LINQ TO HPC Programmer's Guide (Beta 2)

Important

This will be the final preview of LINQ to HPC and we do not plan to move forward with a production release. In line with our announcement in October at the PASS conference, we will focus our effort on bringing Apache Hadoop to both Windows Server and Windows Azure. For more information, see Microsoft to develop Hadoop distributions for Windows Server and Azure and Microsoft Expands Data Platform to Help Customers Manage the ‘New Currency of the Cloud’.
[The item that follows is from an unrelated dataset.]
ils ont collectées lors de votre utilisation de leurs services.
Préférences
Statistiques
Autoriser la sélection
This guide is intended for developers who want to create LINQ to HPC applications. LINQ to HPC applications use a High Performance Computing (HPC) cluster to manipulate and analyze very large data sets. LINQ to HPC and the Distributed Storage Catalog (DSC) include services that run on an HPC cluster, as well as client-side components that are invoked by applications. This guide focuses on the client-side components that you use to create applications.

Note

For information about the server-side components of LINQ to HPC and the DSC, see Overview of LINQ to HPC and the Distributed Storage Catalog (Beta 2).

Note

Although the sample code in this guide uses Microsoft® Visual C#®, you can write LINQ to HPC applications in any .NET language, including Visual Basic and Visual F#.
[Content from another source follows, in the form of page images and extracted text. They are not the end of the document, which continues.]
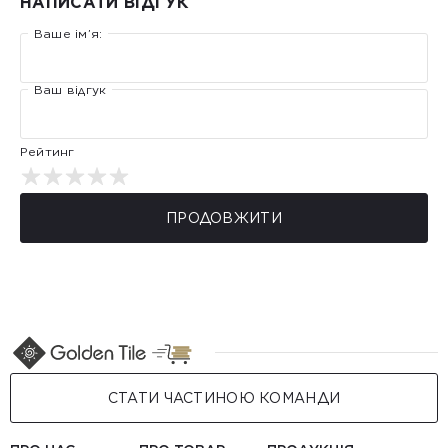
НАПИСАТИ ВІДГУК
Ваше ім’я:
Ваш відгук
Рейтинг
ПРОДОВЖИТИ
СТАТИ ЧАСТИНОЮ КОМАНДИ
LINQ to HPC is based on the Language Integrated Query (LINQ) technology, and on the Microsoft® .NET Framework 3.5. LINQ to HPC applications are .NET 3.5 applications that contain LINQ to HPC queries. The DSC manages the data that is used by the queries.

The guide contains the following sections.
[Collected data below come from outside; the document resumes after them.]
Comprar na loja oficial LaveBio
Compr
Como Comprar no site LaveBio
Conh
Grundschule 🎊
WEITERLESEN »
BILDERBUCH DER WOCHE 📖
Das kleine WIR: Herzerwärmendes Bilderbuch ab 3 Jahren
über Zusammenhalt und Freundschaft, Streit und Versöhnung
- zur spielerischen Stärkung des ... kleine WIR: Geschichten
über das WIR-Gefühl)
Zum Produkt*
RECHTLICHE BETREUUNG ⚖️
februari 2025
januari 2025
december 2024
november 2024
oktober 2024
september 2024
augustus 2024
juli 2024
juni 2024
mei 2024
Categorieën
  • Configure a New LINQ to HPC Project in Visual Studio. This section explains how to create a LINQ to HPC project in the Microsoft Visual Studio® development system.

  • The LINQ to HPC and DSC Object Models. This section explains the main object types that are used to create LINQ to HPC queries.

  • Configuring LINQ to HPC Queries. This section explains how to use the HpcLinqConfiguration class to control the behavior of LINQ to HPC queries and DSC operations.

  • Creating DSC File Sets. This section uses different scenarios to explain how to create a DSC file set. For example, it shows what to do if you have text files, or what to do if you have data that is stored as a .NET Framework type.

  • Querying DSC File Sets. This section uses different scenarios to explain how to query data that is in a DSC file set. For example, it shows what to do if the data is in text format, or what to do if it is in binary format.

  • Implementing Distributed Algorithms by Using LINQ to HPC. This section explains advanced scenarios that use LINQ to HPC queries. For example, it shows how to use the Apply and RangePartition operators to create queries that are aware of how data is distributed on the cluster.

  • Managing LINQ to HPC Queries. This section describes various topics, such as how to monitor a running query, how to cancel a query, how to debug a query, and how to optimize performance and scalability. There is also a section on migrating to LINQ to HPC from other distributed computing frameworks.

  • DSC Command-Line Reference. This section describes the commands that you can use to configure the DSC.

  • Appendix A: Performing Common Administrative Tasks. This section describes how to perform common tasks such as what to do if a node fails.

Note

If you are unfamiliar with LINQ, please see LINQ: .NET Language-Integrated Query on MSDN. You may also be interested in the resources listed on the .NET Framework Developer's Center LINQ page.